Urad Dal, also known as black lentil or Black Gram, is a lentil that grows mainly in India. It can be whole skinless, whole with skin, split without skin, or split with skin.

When it is whole, it is called Black Gram. But when it is skinned or split, it is called White Gram.

Urad Dal, on its own, tastes a little bitter, but with the right combination of spices, the flavor becomes better and bolder.

Urad Dal is a good source of protein. It also helps to regulate cholesterol and improve digestion.

Toor or Arhar Dal

Toor or Arhar Dal

Toor or Arhar Dal, also known as Pigeon Pea, is a popular ingredient in Indian cuisine. Although this yellow lentil has different names, Arhar Dal and Toor Dal are the same.

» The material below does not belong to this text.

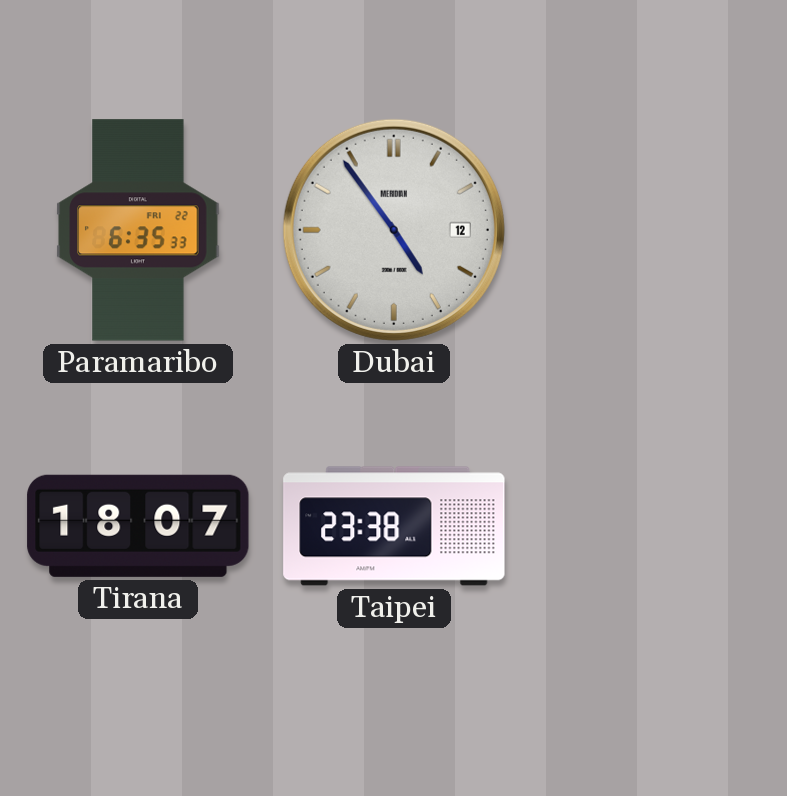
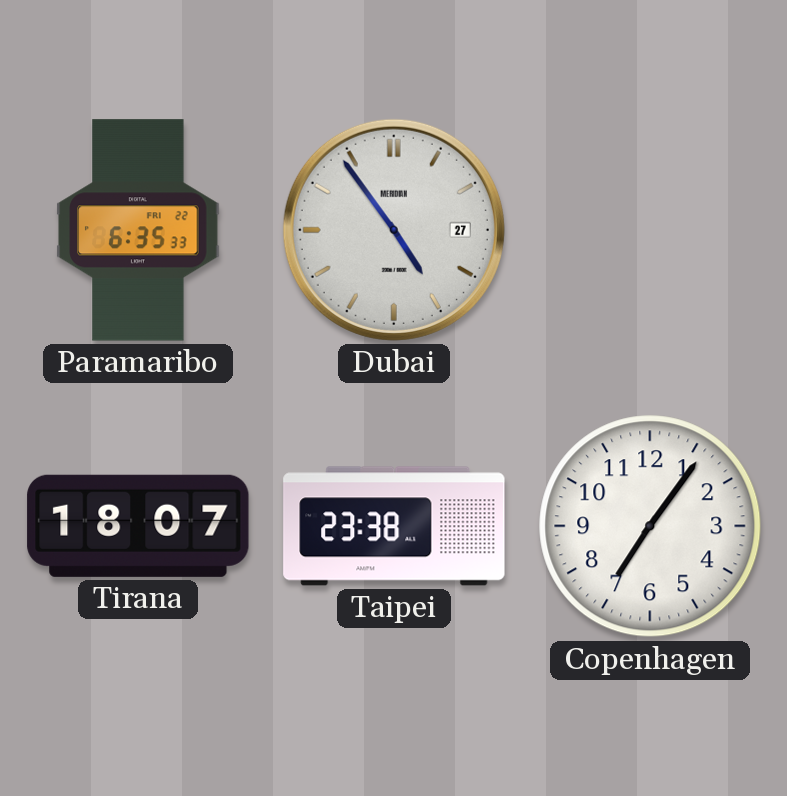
Dubai date: 12 -> 27
Copenhagen: none -> 7:06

Toor Dal is a vital ingredient in popular dishes like Puran Poli, South India Sambhar, and Gujarati Dals.

Cooking Toor Dal takes a little longer than Masoor Dal or Moong Dal due to its thick gelatinous consistency. But it is a good source of potassium, iron, calcium, folic acid, magnesium, and vitamin B.

Matar Dal

Matar Dal or Split Peas is a variety of lentils that is not as common as other varieties. It is available in various colors, including yellow and green. It has a hearty, chewy texture with a rich, earthy flavor that blends with hot, tart, and tangy flavors.

When Matar Dal is cooked, it has a mushy texture. In some homes, it is prepared as an evening snack. Recipes that require Matar Dal are some of the easiest to prepare.

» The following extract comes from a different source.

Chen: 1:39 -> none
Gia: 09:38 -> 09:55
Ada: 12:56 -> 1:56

Matar Dal is high in dietary fiber and protein. It also contains potassium, manganese, folate, copper, and vitamins B1 and B5.

Lobia

Lobia

Lobia, also known as black-eyed pea or cowpea, is a textured oval-shaped bean indigenous to Africa. It is also cultivated in southern parts of the United States, Latin America, and Southeast Asia.

The name black-eyed pea comes from the black spot or eye at the center of the bean.

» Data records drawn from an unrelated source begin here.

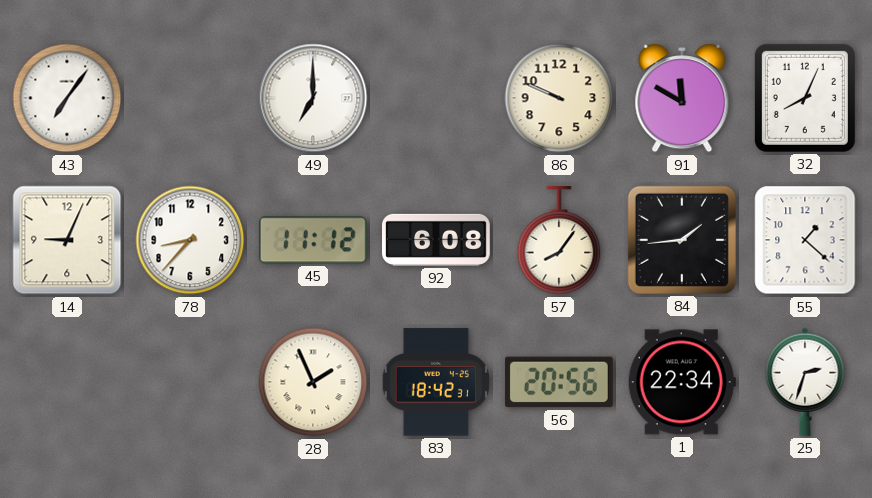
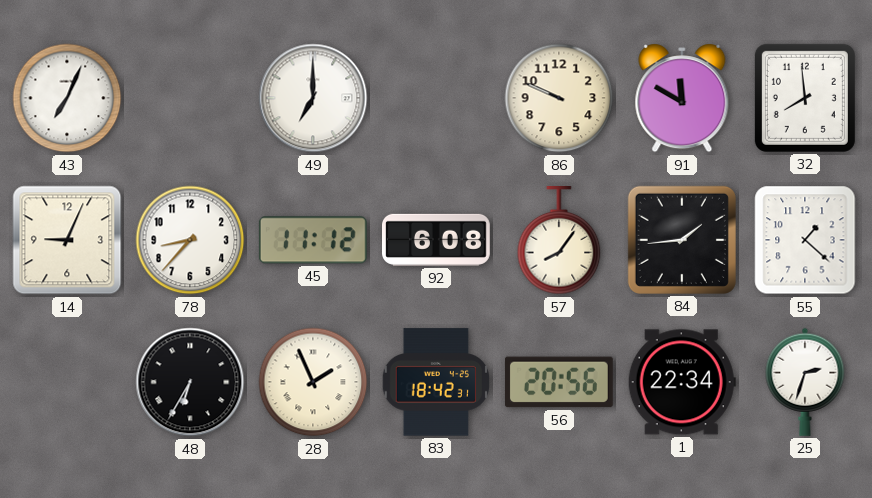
43: 7:06 -> 7:04
32: 8:04 -> 7:59
48: none -> 6:35
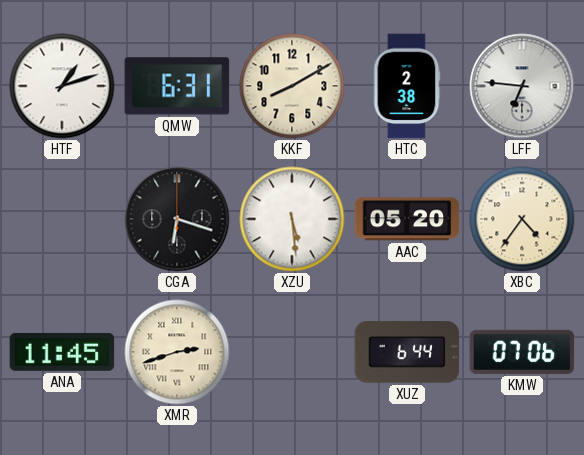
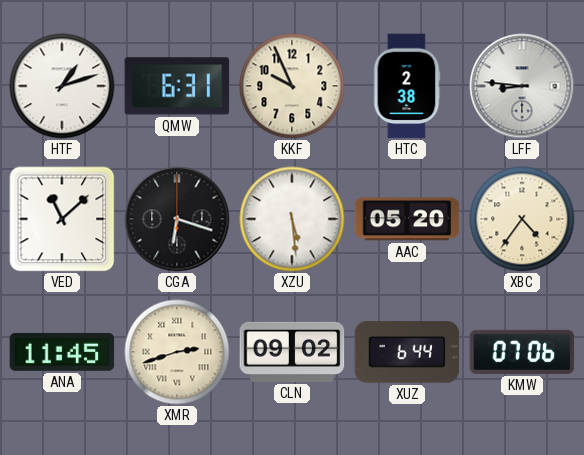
KKF: 8:10 -> 9:56
LFF: 6:46 -> 8:46
VED: none -> 11:08
CLN: none -> 09:02
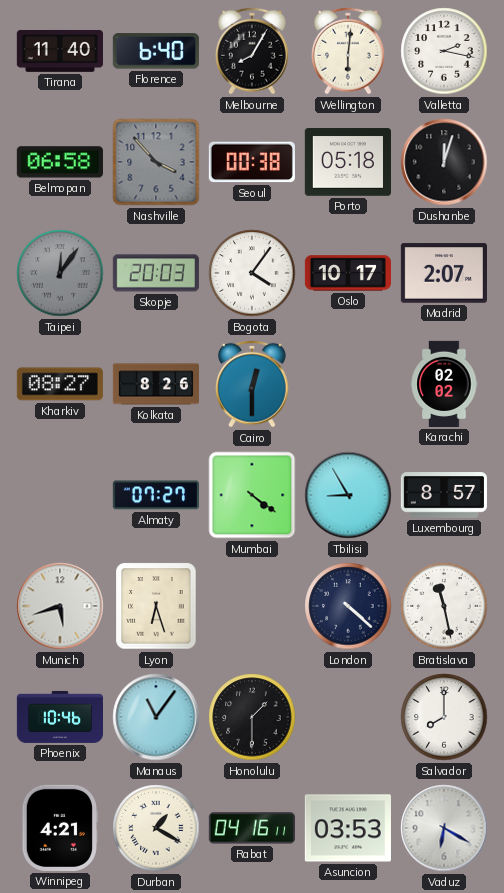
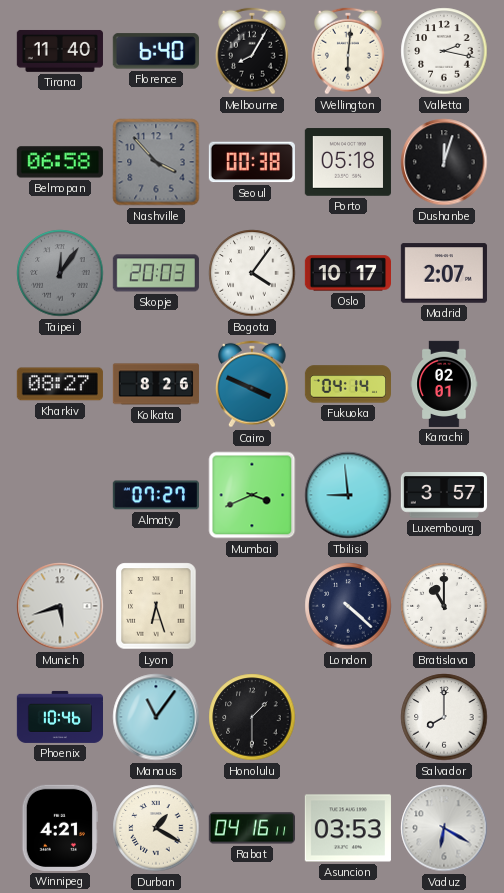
Cairo: 12:30 -> 3:49
Fukuoka: none -> 04:14
Karachi: 02:02 -> 02:01
Mumbai: 4:21 -> 3:41
Tbilisi: 8:55 -> 8:59
Luxembourg: 8:57 -> 3:57
Bratislava: 11:28 -> 11:00
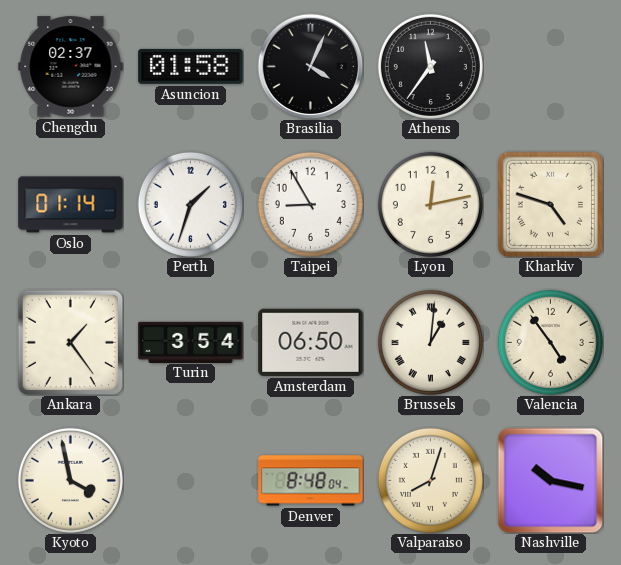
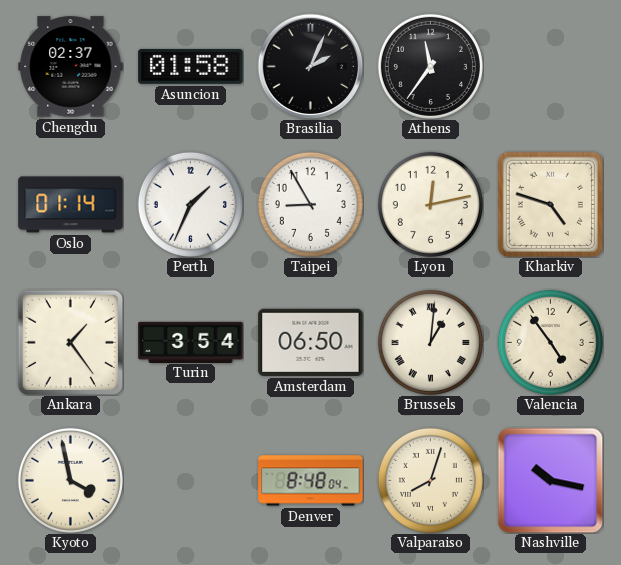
Brasilia: 4:04 -> 2:04
Perth: 1:33 -> 1:34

Lobia is available in both fresh and dry forms. You can use it in various recipes, including dals, salads, and soups. The different variants of cowpeas include Red Eye, Light Brown Eye, Purple Eye, Clay, and Cream Chowder. 

Although lobia is not as common as chickpeas, it has a high nutritional value. Lobia is rich in fiber and protein. It helps regulate cholesterol levels and is the ideal lentil to incorporate into your diet if you are looking to lose weight.

Laird Lentil

Laird lentil is the first lentil variety licensed in Canada. It is flattened and shaped like a lens and has a green seed coat.

Laird lentils retain their shape after cooking, and they are perfect for soups, salads, and stews. Laird lentils typically cook within 30 to 40 minutes. On cooking, they turn dark brown. So, do not fret when you notice the color change.

Brewer’s Lentil

regular and red lentils

Brewer’s lentil, also known as regular lentil, is the most common in North America. It stands out from other lentils thanks to its mottled khaki color.

Regular lentil has a mild and fairly earthy flavor. It is typically used to make stews and hearty soups. It may also be used to prepare side dishes to be served with pasta and grains.

Brewer’s lentil is considered to have a similar cooking time with rice. And while it retains its shapes even after cooking, you can mash it easily. For this reason, they are perfect for vegetarian burgers and meatloaf.